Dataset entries
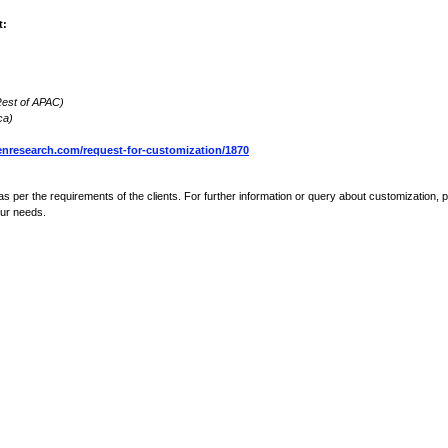
t:
 Rest of APAC)
ca)
nresearch.com/request-for-customization/1870
s per the requirements of the clients. For further information or query about customization, 
our needs.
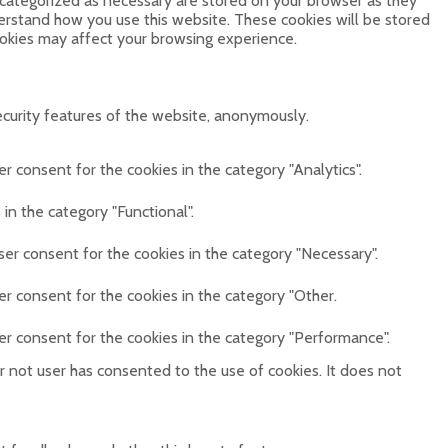
 categorized as necessary are stored on your browser as they
derstand how you use this website. These cookies will be stored
ookies may affect your browsing experience.
ecurity features of the website, anonymously.
r consent for the cookies in the category "Analytics".
in the category "Functional".
ser consent for the cookies in the category "Necessary".
er consent for the cookies in the category "Other.
er consent for the cookies in the category "Performance".
 not user has consented to the use of cookies. It does not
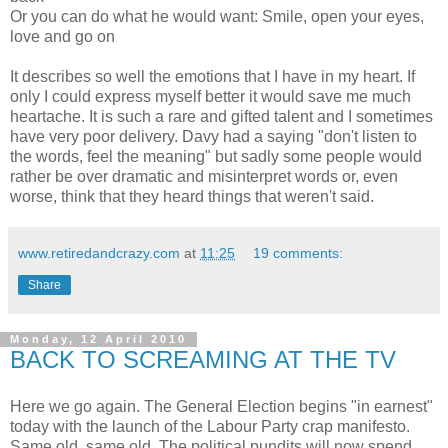
Or you can do what he would want: Smile, open your eyes,
love and go on
It describes so well the emotions that I have in my heart. If
only I could express myself better it would save me much
heartache. It is such a rare and gifted talent and I sometimes
have very poor delivery. Davy had a saying "don't listen to
the words, feel the meaning" but sadly some people would
rather be over dramatic and misinterpret words or, even
worse, think that they heard things that weren't said.
www.retiredandcrazy.com
at
11:25
19 comments:
Share
Monday, 12 April 2010
BACK TO SCREAMING AT THE TV
Here we go again. The General Election begins "in earnest"
today with the launch of the Labour Party crap manifesto.
Same old, same old. The political pundits will now spend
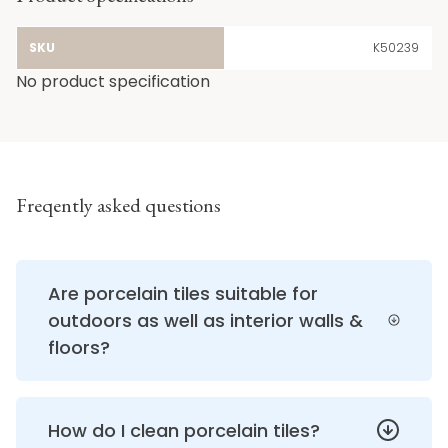
SKU
K50239
No product specification
Freqently asked questions
Are porcelain tiles suitable for
outdoors as well as interior walls &
floors?
How do I clean porcelain tiles?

PROBLEM STATEMENT:
All that is wanted is the lines above between the one containing "Rest of APAC)" and the one containing "Freqently asked questions", inclusive, restated word for word, with pictures omitted.

PROBLEM SOLUTION:
 Rest of APAC)
ca)
nresearch.com/request-for-customization/1870
s per the requirements of the clients. For further information or query about customization, 
our needs.
 categorized as necessary are stored on your browser as they
derstand how you use this website. These cookies will be stored
ookies may affect your browsing experience.
ecurity features of the website, anonymously.
r consent for the cookies in the category "Analytics".
in the category "Functional".
ser consent for the cookies in the category "Necessary".
er consent for the cookies in the category "Other.
er consent for the cookies in the category "Performance".
 not user has consented to the use of cookies. It does not
Or you can do what he would want: Smile, open your eyes,
love and go on
It describes so well the emotions that I have in my heart. If
only I could express myself better it would save me much
heartache. It is such a rare and gifted talent and I sometimes
have very poor delivery. Davy had a saying "don't listen to
the words, feel the meaning" but sadly some people would
rather be over dramatic and misinterpret words or, even
worse, think that they heard things that weren't said.
www.retiredandcrazy.com
at
11:25
19 comments:
Share
Monday, 12 April 2010
BACK TO SCREAMING AT THE TV
Here we go again. The General Election begins "in earnest"
today with the launch of the Labour Party crap manifesto.
Same old, same old. The political pundits will now spend
SKU
K50239
No product specification
Freqently asked questions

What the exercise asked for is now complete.